2025/10/09

From Local to Global: Building Seamless B2C Product Integration at Mercari

Author:: ahsun

, 2025/10/09

From Local to Global: Building Seamless B2C Product Integration at Mercari

I am Ahsun, working as a Software Engineer @Cross Border (XB) Engineering. In this article, titled "From Local to Global: Building Seamless B2C Product Integration at Mercari," I’d like to delve a bit deeper into how we architected a robust, scalable product synchronization system that handles both real-time updates and bulk data migrations between Mercari Shops System and Global Foundation. We’ll dive into the key challenges we faced, critical design decisions we made, and learnings that shaped our iterative approach to building a production-ready sync infrastructure.

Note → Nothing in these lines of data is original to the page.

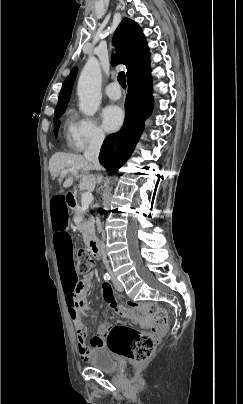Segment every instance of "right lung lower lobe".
I'll return each instance as SVG.
<instances>
[{
    "label": "right lung lower lobe",
    "instance_id": "1",
    "mask_svg": "<svg viewBox=\"0 0 243 404\" xmlns=\"http://www.w3.org/2000/svg\"><path fill=\"white\" fill-rule=\"evenodd\" d=\"M150 69L128 81L126 116L122 129L106 138L99 161L109 172L116 173L134 150L153 108Z\"/></svg>",
    "mask_w": 243,
    "mask_h": 404
}]
</instances>
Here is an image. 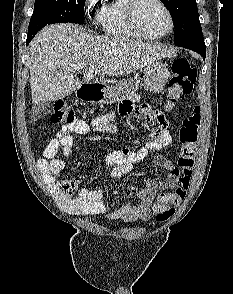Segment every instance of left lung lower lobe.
Masks as SVG:
<instances>
[{
    "mask_svg": "<svg viewBox=\"0 0 233 294\" xmlns=\"http://www.w3.org/2000/svg\"><path fill=\"white\" fill-rule=\"evenodd\" d=\"M200 54L202 55L203 58L206 56V49L204 51H201Z\"/></svg>",
    "mask_w": 233,
    "mask_h": 294,
    "instance_id": "1",
    "label": "left lung lower lobe"
}]
</instances>
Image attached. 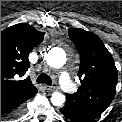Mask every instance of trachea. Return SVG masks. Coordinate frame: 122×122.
Returning <instances> with one entry per match:
<instances>
[{
    "mask_svg": "<svg viewBox=\"0 0 122 122\" xmlns=\"http://www.w3.org/2000/svg\"><path fill=\"white\" fill-rule=\"evenodd\" d=\"M36 81H37L38 83H45V84H47V85H52V80H51V78H50L47 74H45V73L40 74V75L38 76V78L36 79Z\"/></svg>",
    "mask_w": 122,
    "mask_h": 122,
    "instance_id": "3493384b",
    "label": "trachea"
}]
</instances>
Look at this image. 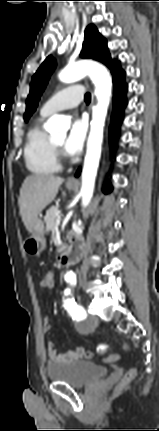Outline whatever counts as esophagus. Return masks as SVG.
<instances>
[{"label":"esophagus","mask_w":159,"mask_h":431,"mask_svg":"<svg viewBox=\"0 0 159 431\" xmlns=\"http://www.w3.org/2000/svg\"><path fill=\"white\" fill-rule=\"evenodd\" d=\"M67 183H68V184H77V183H78V181H77V179H75V178L71 177V178H69V179L67 180Z\"/></svg>","instance_id":"obj_1"}]
</instances>
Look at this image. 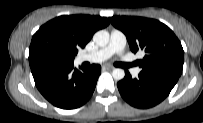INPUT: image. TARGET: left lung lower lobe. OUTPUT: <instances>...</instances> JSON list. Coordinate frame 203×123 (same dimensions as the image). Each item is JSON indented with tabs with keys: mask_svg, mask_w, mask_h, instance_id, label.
Instances as JSON below:
<instances>
[{
	"mask_svg": "<svg viewBox=\"0 0 203 123\" xmlns=\"http://www.w3.org/2000/svg\"><path fill=\"white\" fill-rule=\"evenodd\" d=\"M179 77L164 72L141 71L133 79L128 71L118 82V89L125 101L137 108H150L163 101L177 83Z\"/></svg>",
	"mask_w": 203,
	"mask_h": 123,
	"instance_id": "left-lung-lower-lobe-1",
	"label": "left lung lower lobe"
}]
</instances>
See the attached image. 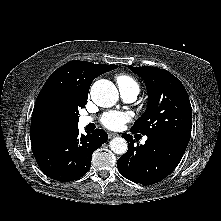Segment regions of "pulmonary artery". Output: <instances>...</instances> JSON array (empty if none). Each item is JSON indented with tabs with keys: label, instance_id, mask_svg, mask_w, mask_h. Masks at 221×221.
Masks as SVG:
<instances>
[{
	"label": "pulmonary artery",
	"instance_id": "e3ab8cb5",
	"mask_svg": "<svg viewBox=\"0 0 221 221\" xmlns=\"http://www.w3.org/2000/svg\"><path fill=\"white\" fill-rule=\"evenodd\" d=\"M119 91L121 94V97L127 101V102H133L136 100L137 95L139 93V90L134 87L124 86L121 84H118ZM93 121V118L90 116H84L79 119V123L81 126H86L87 124L91 123ZM146 137L143 138L142 142L146 141Z\"/></svg>",
	"mask_w": 221,
	"mask_h": 221
}]
</instances>
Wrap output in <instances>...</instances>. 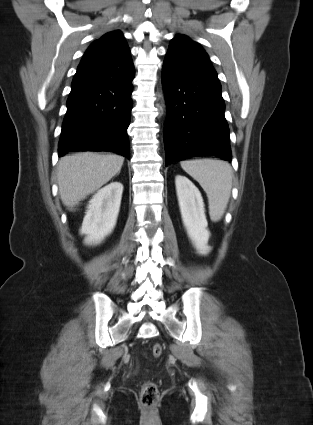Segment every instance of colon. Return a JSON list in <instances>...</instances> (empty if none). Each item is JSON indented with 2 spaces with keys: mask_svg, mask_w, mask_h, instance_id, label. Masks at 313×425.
<instances>
[{
  "mask_svg": "<svg viewBox=\"0 0 313 425\" xmlns=\"http://www.w3.org/2000/svg\"><path fill=\"white\" fill-rule=\"evenodd\" d=\"M162 346L158 343L152 347V355L158 358L162 354ZM140 401L143 407L147 409L154 408L159 401V391L156 384L152 382H146L143 384L140 392Z\"/></svg>",
  "mask_w": 313,
  "mask_h": 425,
  "instance_id": "5ec220e1",
  "label": "colon"
}]
</instances>
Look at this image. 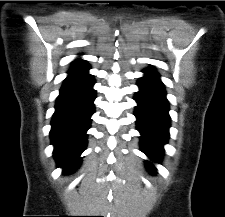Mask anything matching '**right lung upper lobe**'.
<instances>
[{
	"label": "right lung upper lobe",
	"mask_w": 225,
	"mask_h": 217,
	"mask_svg": "<svg viewBox=\"0 0 225 217\" xmlns=\"http://www.w3.org/2000/svg\"><path fill=\"white\" fill-rule=\"evenodd\" d=\"M89 68L90 66L85 60L82 59L74 60L68 72L69 75L67 76L65 81L92 77L90 74H88Z\"/></svg>",
	"instance_id": "cb5924a9"
}]
</instances>
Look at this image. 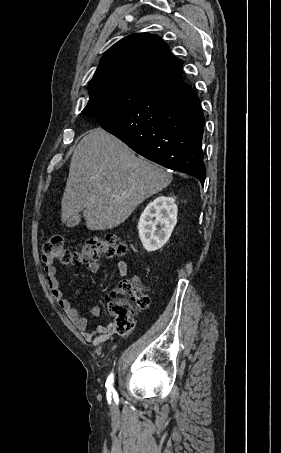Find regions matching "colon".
<instances>
[{"instance_id": "obj_1", "label": "colon", "mask_w": 281, "mask_h": 453, "mask_svg": "<svg viewBox=\"0 0 281 453\" xmlns=\"http://www.w3.org/2000/svg\"><path fill=\"white\" fill-rule=\"evenodd\" d=\"M131 253L132 250L127 244L107 238H86L79 248L69 250L64 236L54 233L44 245L42 260L44 262H97L102 257H128ZM119 290L125 303L115 306L113 312L118 329L129 331L133 328V315L146 310L150 297L141 292L136 279H121Z\"/></svg>"}]
</instances>
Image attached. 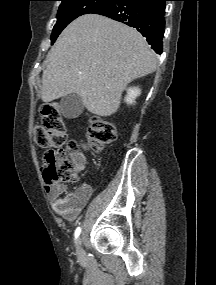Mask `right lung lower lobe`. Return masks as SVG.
<instances>
[{
	"instance_id": "98d812e1",
	"label": "right lung lower lobe",
	"mask_w": 216,
	"mask_h": 285,
	"mask_svg": "<svg viewBox=\"0 0 216 285\" xmlns=\"http://www.w3.org/2000/svg\"><path fill=\"white\" fill-rule=\"evenodd\" d=\"M165 1L168 0H114L95 10L93 14L107 16L136 28L152 49L162 53Z\"/></svg>"
}]
</instances>
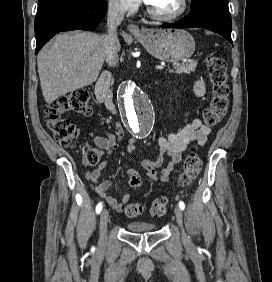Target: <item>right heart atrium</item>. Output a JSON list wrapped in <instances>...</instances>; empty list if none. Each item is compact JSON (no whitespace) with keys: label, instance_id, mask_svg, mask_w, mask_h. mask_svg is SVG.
Segmentation results:
<instances>
[{"label":"right heart atrium","instance_id":"d8ad5b80","mask_svg":"<svg viewBox=\"0 0 272 282\" xmlns=\"http://www.w3.org/2000/svg\"><path fill=\"white\" fill-rule=\"evenodd\" d=\"M110 11L117 15H124L134 11L137 3L134 0H108Z\"/></svg>","mask_w":272,"mask_h":282}]
</instances>
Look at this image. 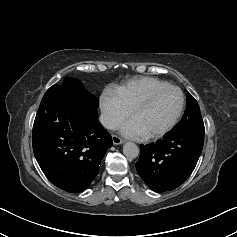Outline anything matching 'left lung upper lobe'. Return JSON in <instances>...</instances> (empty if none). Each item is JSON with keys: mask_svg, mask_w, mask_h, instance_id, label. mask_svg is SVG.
<instances>
[{"mask_svg": "<svg viewBox=\"0 0 237 237\" xmlns=\"http://www.w3.org/2000/svg\"><path fill=\"white\" fill-rule=\"evenodd\" d=\"M187 108L181 121L171 131L172 133L188 131V130H203L204 123L201 118L200 108L194 97L187 92Z\"/></svg>", "mask_w": 237, "mask_h": 237, "instance_id": "1", "label": "left lung upper lobe"}]
</instances>
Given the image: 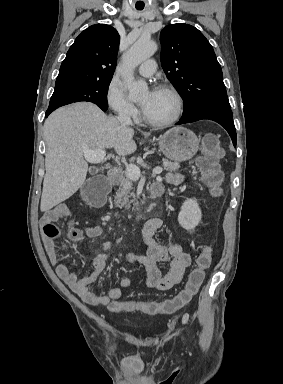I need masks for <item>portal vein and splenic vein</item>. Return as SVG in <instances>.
Returning <instances> with one entry per match:
<instances>
[{"instance_id": "portal-vein-and-splenic-vein-1", "label": "portal vein and splenic vein", "mask_w": 283, "mask_h": 384, "mask_svg": "<svg viewBox=\"0 0 283 384\" xmlns=\"http://www.w3.org/2000/svg\"><path fill=\"white\" fill-rule=\"evenodd\" d=\"M105 156V150H86V152H84V158L87 162H90V164H100V162H104ZM161 172L162 168H154L153 170V174H161ZM126 174L130 180H139L141 176V172L135 164H128Z\"/></svg>"}]
</instances>
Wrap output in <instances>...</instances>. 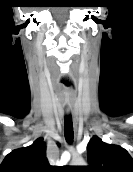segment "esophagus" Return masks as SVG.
<instances>
[{
    "instance_id": "obj_1",
    "label": "esophagus",
    "mask_w": 133,
    "mask_h": 172,
    "mask_svg": "<svg viewBox=\"0 0 133 172\" xmlns=\"http://www.w3.org/2000/svg\"><path fill=\"white\" fill-rule=\"evenodd\" d=\"M66 113L69 114L70 113V110H67Z\"/></svg>"
}]
</instances>
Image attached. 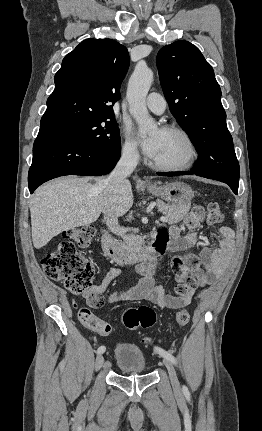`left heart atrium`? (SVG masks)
Returning a JSON list of instances; mask_svg holds the SVG:
<instances>
[{
  "instance_id": "39dd6f15",
  "label": "left heart atrium",
  "mask_w": 262,
  "mask_h": 431,
  "mask_svg": "<svg viewBox=\"0 0 262 431\" xmlns=\"http://www.w3.org/2000/svg\"><path fill=\"white\" fill-rule=\"evenodd\" d=\"M161 131L162 130H157L151 136L141 140V144L145 153L150 157H153L157 151L158 144L160 142Z\"/></svg>"
}]
</instances>
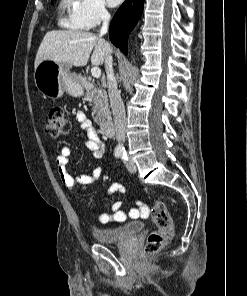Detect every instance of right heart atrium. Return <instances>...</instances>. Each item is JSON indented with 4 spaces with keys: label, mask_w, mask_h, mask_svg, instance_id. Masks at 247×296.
<instances>
[{
    "label": "right heart atrium",
    "mask_w": 247,
    "mask_h": 296,
    "mask_svg": "<svg viewBox=\"0 0 247 296\" xmlns=\"http://www.w3.org/2000/svg\"><path fill=\"white\" fill-rule=\"evenodd\" d=\"M110 17L104 0H80L77 18L85 28L98 26Z\"/></svg>",
    "instance_id": "d8ad5b80"
}]
</instances>
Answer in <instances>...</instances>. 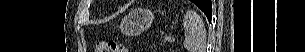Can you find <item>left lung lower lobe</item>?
<instances>
[{
	"instance_id": "obj_1",
	"label": "left lung lower lobe",
	"mask_w": 305,
	"mask_h": 52,
	"mask_svg": "<svg viewBox=\"0 0 305 52\" xmlns=\"http://www.w3.org/2000/svg\"><path fill=\"white\" fill-rule=\"evenodd\" d=\"M205 15L207 16L208 20L211 21V16H212V5H211V0H205V7L200 8Z\"/></svg>"
}]
</instances>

The Challenge: Connecting Two Product Worlds

At Mercari, we operate in a unique cross-border commerce landscape. Our Japanese B2C marketplace (Mercari Shops) serves many local merchants and customers, while our Global App connects international buyers with Japanese sellers. The challenge? Seamlessly synchronizing millions of products between these two distinct ecosystems in near real time to enrich experience for our customers.

The Business Context

C2C: Single Product for sale.
B2C: Product with multiple variants (e.g. size, color) having distinct stock quantities per variant. So customers can order multiple quantities of each variant.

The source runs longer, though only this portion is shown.